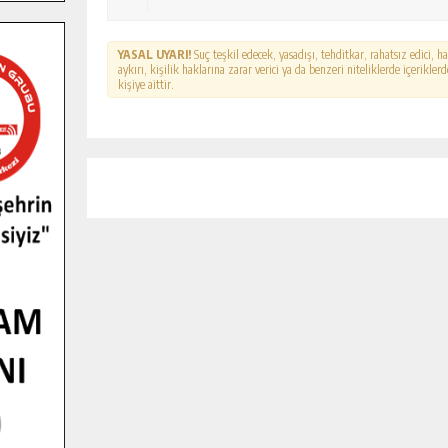
YASAL UYARI!
Suç teşkil edecek, yasadışı, tehditkar, rahatsız edici, 
aykırı, kişilik haklarına zarar verici ya da benzeri niteliklerde içerikl
kişiye aittir.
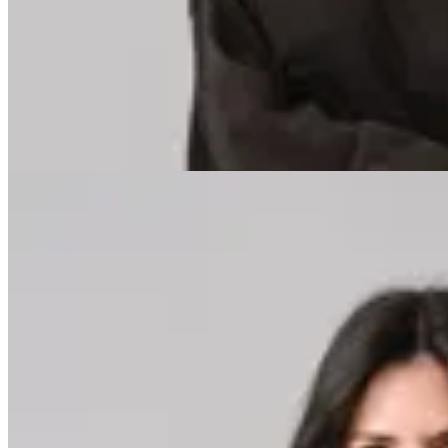
Buzo Canguro Orne
$ 1.499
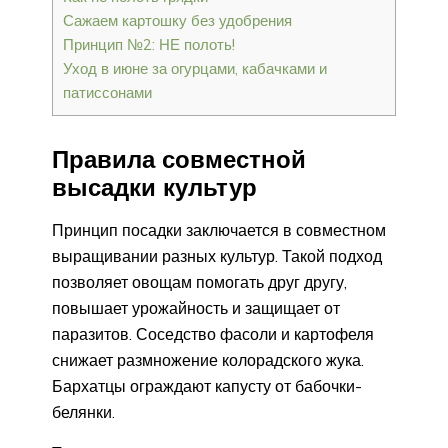
Сажаем картошку без удобрения
Принцип №2: НЕ полоть!
Уход в июне за огурцами, кабачками и
патиссонами
Правила совместной
высадки культур
Принцип посадки заключается в совместном
выращивании разных культур. Такой подход
позволяет овощам помогать друг другу,
повышает урожайность и защищает от
паразитов. Соседство фасоли и картофеля
снижает размножение колорадского жука.
Бархатцы ограждают капусту от бабочки-
белянки.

TASK STATEMENT: In the entries above, find each line that includes the string "Принцип" and copy it.

RESPONSE BELOW:
Принцип №2: НЕ полоть!
Принцип посадки заключается в совместном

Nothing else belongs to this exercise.